• TASK INPUTS:
○ ○ ○ ○ ○ ○ ○

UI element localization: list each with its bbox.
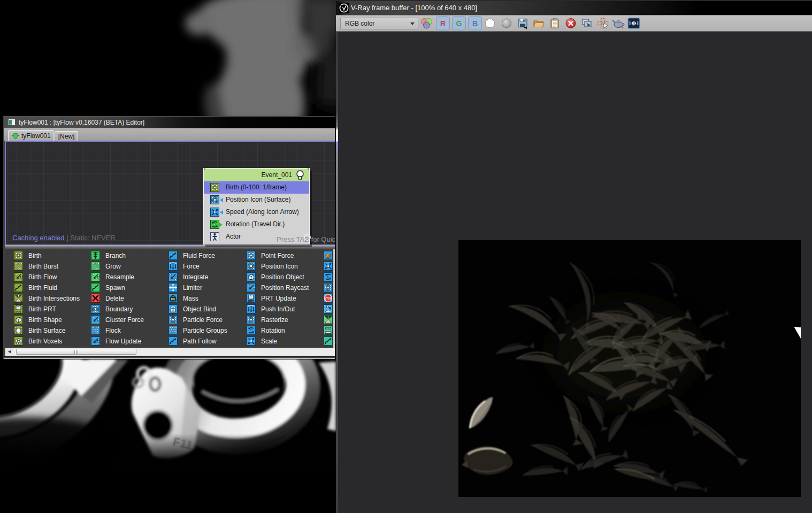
svg-text:G: G [456,19,462,28]
svg-text:B: B [472,19,478,28]
svg-text:R: R [440,19,446,28]
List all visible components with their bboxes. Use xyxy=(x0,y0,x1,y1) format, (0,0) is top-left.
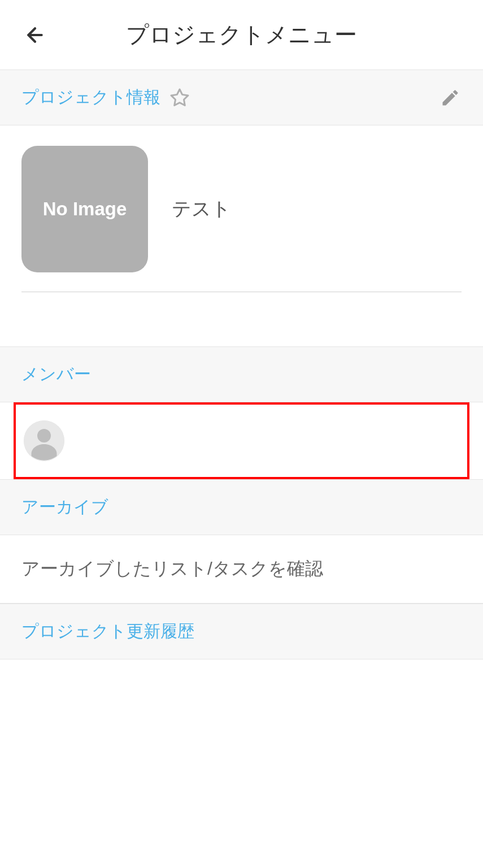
project-info-section-header: プロジェクト情報 xyxy=(0,70,483,125)
members-title: メンバー xyxy=(21,364,91,383)
member-row[interactable] xyxy=(14,402,469,479)
archive-description: アーカイブしたリスト/タスクを確認 xyxy=(21,558,323,579)
favorite-button[interactable] xyxy=(169,88,190,108)
app-header: プロジェクトメニュー xyxy=(0,0,483,70)
page-title: プロジェクトメニュー xyxy=(47,19,436,50)
project-row: No Image テスト xyxy=(21,146,462,272)
edit-button[interactable] xyxy=(439,86,462,109)
archive-title: アーカイブ xyxy=(21,497,108,516)
svg-point-3 xyxy=(37,429,51,442)
project-image-placeholder: No Image xyxy=(21,146,148,272)
back-button[interactable] xyxy=(23,23,47,47)
project-info-title: プロジェクト情報 xyxy=(21,86,160,109)
arrow-left-icon xyxy=(24,24,46,46)
archive-row[interactable]: アーカイブしたリスト/タスクを確認 xyxy=(0,535,483,604)
member-avatar xyxy=(24,420,64,461)
project-name: テスト xyxy=(172,196,231,222)
person-icon xyxy=(24,420,64,461)
members-section-header: メンバー xyxy=(0,346,483,402)
pencil-icon xyxy=(440,88,460,108)
spacer xyxy=(0,292,483,346)
project-info-body: No Image テスト xyxy=(0,125,483,292)
svg-marker-1 xyxy=(171,89,188,106)
archive-section-header: アーカイブ xyxy=(0,479,483,535)
history-title: プロジェクト更新履歴 xyxy=(21,622,194,640)
star-icon xyxy=(169,88,190,108)
history-section-header[interactable]: プロジェクト更新履歴 xyxy=(0,604,483,659)
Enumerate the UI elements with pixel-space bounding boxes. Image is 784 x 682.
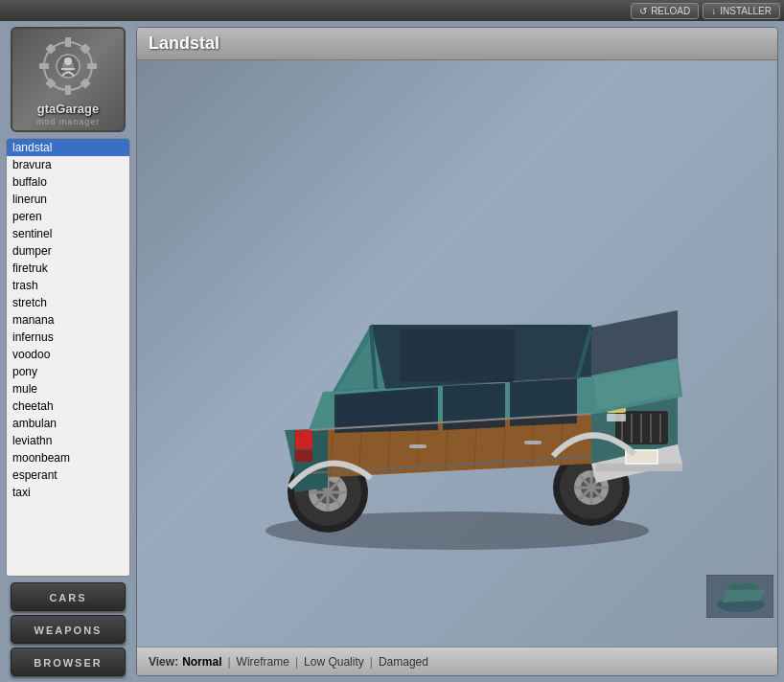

○ ○ ○ ○ ○ ○ ○

• TRY IT: The output must be every line of the records, printed exactly, with the pictures omitted.

• TASK RESULT:
UI element localization: list each with its bbox.
svg-text:G: G [456,19,462,28]
svg-text:B: B [472,19,478,28]
svg-text:R: R [440,19,446,28]
List all visible components with their bboxes. Use xyxy=(x0,y0,x1,y1) format, (0,0) is top-left.
project-info-section-header: プロジェクト情報 xyxy=(0,70,483,125)
members-title: メンバー xyxy=(21,364,91,383)
member-row[interactable] xyxy=(14,402,469,479)
archive-description: アーカイブしたリスト/タスクを確認 xyxy=(21,558,323,579)
favorite-button[interactable] xyxy=(169,88,190,108)
app-header: プロジェクトメニュー xyxy=(0,0,483,70)
page-title: プロジェクトメニュー xyxy=(47,19,436,50)
project-row: No Image テスト xyxy=(21,146,462,272)
edit-button[interactable] xyxy=(439,86,462,109)
archive-title: アーカイブ xyxy=(21,497,108,516)
svg-point-3 xyxy=(37,429,51,442)
project-image-placeholder: No Image xyxy=(21,146,148,272)
back-button[interactable] xyxy=(23,23,47,47)
project-info-title: プロジェクト情報 xyxy=(21,86,160,109)
arrow-left-icon xyxy=(24,24,46,46)
archive-row[interactable]: アーカイブしたリスト/タスクを確認 xyxy=(0,535,483,604)
member-avatar xyxy=(24,420,64,461)
project-name: テスト xyxy=(172,196,231,222)
person-icon xyxy=(24,420,64,461)
members-section-header: メンバー xyxy=(0,346,483,402)
pencil-icon xyxy=(440,88,460,108)
spacer xyxy=(0,292,483,346)
project-info-body: No Image テスト xyxy=(0,125,483,292)
svg-marker-1 xyxy=(171,89,188,106)
archive-section-header: アーカイブ xyxy=(0,479,483,535)
history-title: プロジェクト更新履歴 xyxy=(21,622,194,640)
star-icon xyxy=(169,88,190,108)
history-section-header[interactable]: プロジェクト更新履歴 xyxy=(0,604,483,659)
Enumerate the UI elements with pixel-space bounding boxes. Image is 784 x 682.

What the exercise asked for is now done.